Frage an den Facharzt: Gibt es konkrete Risikofaktoren, die Paare kennen sollten?
Arzt: Gewicht, chronischer Husten oder Scherkräfte beim Geschlechtsverkehr können den Druck im Beckenboden erhöhen. Auch längeres Sitzen oder Bewegungsmangel schwächen diese Muskulatur. Wichtig ist die Klärung durch medizinische Abklärung, um andere Erkrankungen auszuschließen und passende Therapien zu finden.
Behandlungsmöglichkeiten und Alltagsstützen
Die good news: Es gibt wirksame Maßnahmen, oft schon mit einfachen Übungen. Beckenboden-Training, abgestimmt auf die individuelle Belastung, kann die Muskelkoordination verbessern. Begleitend helfen Blasentraining, Verhaltensänderungen und in manchen Fällen medikamentöse Ansätze oder andere Therapien. Wichtig ist eine Zusammenarbeit mit einem Spezialisten, der Erfahrung mit Inkontinenz hat.

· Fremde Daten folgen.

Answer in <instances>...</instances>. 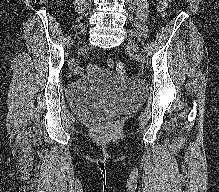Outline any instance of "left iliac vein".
I'll list each match as a JSON object with an SVG mask.
<instances>
[{
    "label": "left iliac vein",
    "mask_w": 219,
    "mask_h": 192,
    "mask_svg": "<svg viewBox=\"0 0 219 192\" xmlns=\"http://www.w3.org/2000/svg\"><path fill=\"white\" fill-rule=\"evenodd\" d=\"M128 46L130 49H132L133 51L135 52H139V49H138V46L136 44V42L133 40V39H130L129 42H128Z\"/></svg>",
    "instance_id": "obj_1"
}]
</instances>
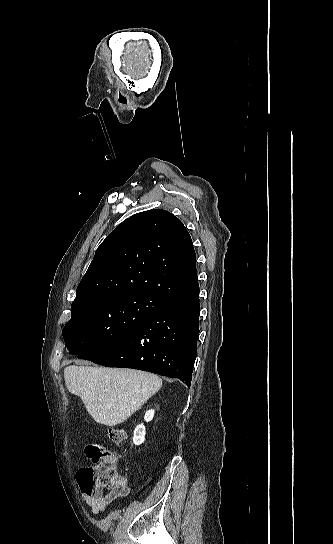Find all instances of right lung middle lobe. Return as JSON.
Returning a JSON list of instances; mask_svg holds the SVG:
<instances>
[{
  "mask_svg": "<svg viewBox=\"0 0 333 544\" xmlns=\"http://www.w3.org/2000/svg\"><path fill=\"white\" fill-rule=\"evenodd\" d=\"M166 300L146 293L94 297L71 305V319L63 328L65 345L71 354L83 358L134 331Z\"/></svg>",
  "mask_w": 333,
  "mask_h": 544,
  "instance_id": "dd1d6c3e",
  "label": "right lung middle lobe"
}]
</instances>
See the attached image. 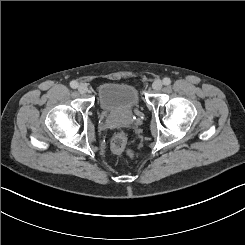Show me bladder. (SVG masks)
I'll return each instance as SVG.
<instances>
[{
	"mask_svg": "<svg viewBox=\"0 0 245 245\" xmlns=\"http://www.w3.org/2000/svg\"><path fill=\"white\" fill-rule=\"evenodd\" d=\"M98 96L107 109L132 111L140 106L138 92L131 85L104 84L99 87Z\"/></svg>",
	"mask_w": 245,
	"mask_h": 245,
	"instance_id": "bladder-1",
	"label": "bladder"
}]
</instances>
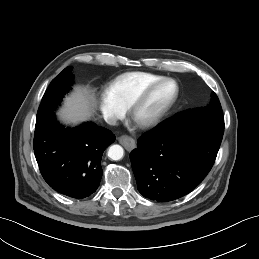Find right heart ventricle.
Here are the masks:
<instances>
[{
	"mask_svg": "<svg viewBox=\"0 0 259 259\" xmlns=\"http://www.w3.org/2000/svg\"><path fill=\"white\" fill-rule=\"evenodd\" d=\"M164 76L148 72H128L114 78L105 89L106 94L124 110L148 85Z\"/></svg>",
	"mask_w": 259,
	"mask_h": 259,
	"instance_id": "right-heart-ventricle-1",
	"label": "right heart ventricle"
}]
</instances>
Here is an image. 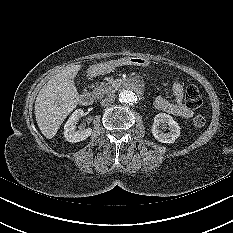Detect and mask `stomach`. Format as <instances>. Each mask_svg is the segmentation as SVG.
<instances>
[{
    "instance_id": "1",
    "label": "stomach",
    "mask_w": 233,
    "mask_h": 233,
    "mask_svg": "<svg viewBox=\"0 0 233 233\" xmlns=\"http://www.w3.org/2000/svg\"><path fill=\"white\" fill-rule=\"evenodd\" d=\"M149 60L143 57L129 56L127 58L107 60L103 64H97L89 68V73L93 76L118 71H128L138 66H148Z\"/></svg>"
}]
</instances>
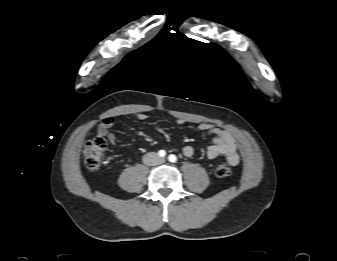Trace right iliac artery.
<instances>
[{"instance_id":"1","label":"right iliac artery","mask_w":337,"mask_h":261,"mask_svg":"<svg viewBox=\"0 0 337 261\" xmlns=\"http://www.w3.org/2000/svg\"><path fill=\"white\" fill-rule=\"evenodd\" d=\"M158 155H159L160 157H164V156L166 155L165 150H160V151L158 152Z\"/></svg>"}]
</instances>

Mein persönlicher Rat als Redakteurin: Beginnt mit kleinen, regelmäßigen Übungen und steigert sie allmählich. Gleichzeitig sollte man im Alltag vermeiden, Stress und Druck zu erhöhen – beides begünstigt eine Blasenüberempfindlichkeit. Offene Gespräche mit dem Partner oder der Partnerin fördern Verständnis und möchte man gemeinsam Lösungen finden.
Strategien im Praxisalltag
Im Alltag helfen oft einfache Präventionsmaßnahmen: Eine vorübergehende Blasenkontrolle durch gezieltes Kegeln, zeitliche Planung von Toilettengängen vor längeren Dates, und die Wahl bequemer, nicht einschnürender Unterwäsche. Bei manchen reicht das schon, um den Zwischenfall zu reduzieren.
Was Paare konkret tun können
Eine offene Kommunikation ist entscheidend. Wenn Urinverlust beim Sex auftritt, sollten beide Partner respektvoll bleiben und das Thema nicht als Versagen interpretieren. Vereinbarungen wie Stopp, Pause oder Veränderung der Position können helfen, ohne dass sich einer der Partner verurteilt fühlt.
- Vorbereitung: Toilettengang vor dem Sex, ausreichende Luftwege und passende Kleidung.
- Materialhilfe: Inkontinenz-Einlagen oder spezielle Sport-Bühnenbekleidung, die diskret unterstützen.
- Beckenboden-Training: Regelmäßige Übungen, idealerweise unter Anleitung.
- Offene Kommunikation: Gemeinsame Abläufe festlegen, damit sich beide sicher fühlen.
Zusätzliche Hinweise: Manchmal hilft eine kurze Pause, um die Blase zu entleeren oder die Intensität zu regulieren. Für manche Paare ist eine kurze Abstinenzphase sinnvoll, bis die Beckenbodenmuskulatur stärker ist. Wichtig bleibt, dass keine Panik entsteht – Fachärzte können individuelle Pläne erstellen.
Fazit: Alltagstauglichkeit statt Scham
Die Auseinandersetzung mit urinverlust beim sex ist kein Einzelfall, sondern ein medizinisch behandelbares Thema. Indem Paare Ursachen verstehen, Beckenboden stärken und offen kommunizieren, lässt sich viel Stress vermeiden und die Lebensqualität steigern. Mit der richtigen Vorbereitung und professioneller Begleitung bleibt Intimität auch bei diesem Thema verbunden – respektvoll, sicher und nah.
Abschließend ist es sinnvoll, bei wiederkehrenden Beschwerden eine uro- oder gynäkologische Abklärung in Erwägung zu ziehen. Moderne Therapien bieten individuelle Wege, damit Nähe wieder unbeschwert erlebt werden kann.